Saturday, July 4, 2009

Sometimes We Let Ourselves Down

So, about, I don’t know, a month ago maybe, Bill asked me to post something on the blog because it had been a while since we’d posted anything. And I said, “Sure.”  So, here I am, putting away my bon-bons and doing just what I said I’d do…

Since that time, we met up with Joseph and Rachel Weyel and their 4 children at the airport.  They have moved to Cambodia to work with an orphanage in Kompong Tom, and we followed their taxi-van up to Siem Reap to help them get settled.  They have met with one trial after another since arriving, and are currently in Thailand where their eldest daughter, 8 year-old Beth, is in the hospital with very serious and (to my knowledge) still not-completely-diagnosed health problems.
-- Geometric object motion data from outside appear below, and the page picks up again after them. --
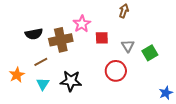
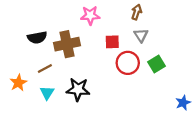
pink star: (82, 24) -> (90, 15), moved, turned 30
gray triangle: (128, 46) -> (141, 35), moved
green square: (150, 53) -> (156, 64), moved
red circle: (116, 71) -> (128, 63), moved

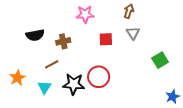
brown cross: (67, 44) -> (63, 41), size x0.6
red circle: (128, 63) -> (99, 77), moved
green square: (156, 64) -> (160, 60), moved
brown line: (45, 68) -> (52, 64), moved

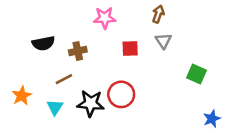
green square: (160, 60) -> (196, 74), turned -35

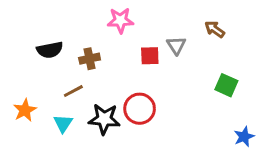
brown arrow: (158, 14) -> (215, 29), moved, turned -72
gray triangle: (163, 41) -> (176, 45), moved

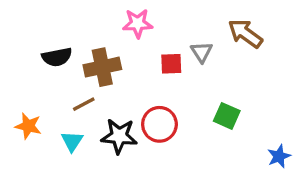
brown arrow: (215, 29) -> (245, 33), size x1.5
brown cross: (90, 59) -> (102, 67), size x1.5
green square: (226, 85) -> (227, 116), moved
orange star: (25, 110) -> (28, 126), turned -30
Please pray for them

Our lives have been pretty low-key.  Bill and Daniel continue to work on translating 4 days per week.  They’ve put one book on hold to revise the 1689 London Baptist Confession that was previously translated.  They hope to make the wording more clear, and therefore, the book more widely useful.  Then on Friday and Saturday mornings he joins the students and other church members in evangelism. 

Katherine and I keep the home fires burning, as it were.  I have returned to the Flylady’s method of housework management.  I’m not as strict as I could be, but I try to embrace her advise to aim for “progress, not perfection.”  Which is really kind of a big deal for me. 

Katherine is making nice progress on learning to use the potty.  (If you had to wash cloth diapers by hand, I think you would take your 20 month-old to the potty 15 times a day, too.)  And we have just dealt with our first case of lice.  As if I needed any more reasons not to want to drop what I’m doing and sit in the back yard to supervise Katherine playing with the neighborhood children whenever they drop by.  I’m almost ready to insist on a washing machine. 

Katherine taking life in stride

I actually feel rather guilty about the neighborhood children issue.  Here they are: the dirty, neglected, third-world masses right on my doorstep (looking through my windows, actually).  And do I greet them with smiles and cookies?  No.  I either resign myself to not having the diapers washed in time to dry before it rains and try to seem nice on the outside, or tell them Katherine can’t play. 

So now I have to learn to love the children who have given Katherine lice (and will again; Bill said she can’t become the Bubble Girl), and be intentional about “making the most of every opportunity” with them.  How useless would it be it to move to a third-world country, deal with third-world issues, and yet not “be ready in season and out of season”?  And not proclaim Christ in exchange for every trial?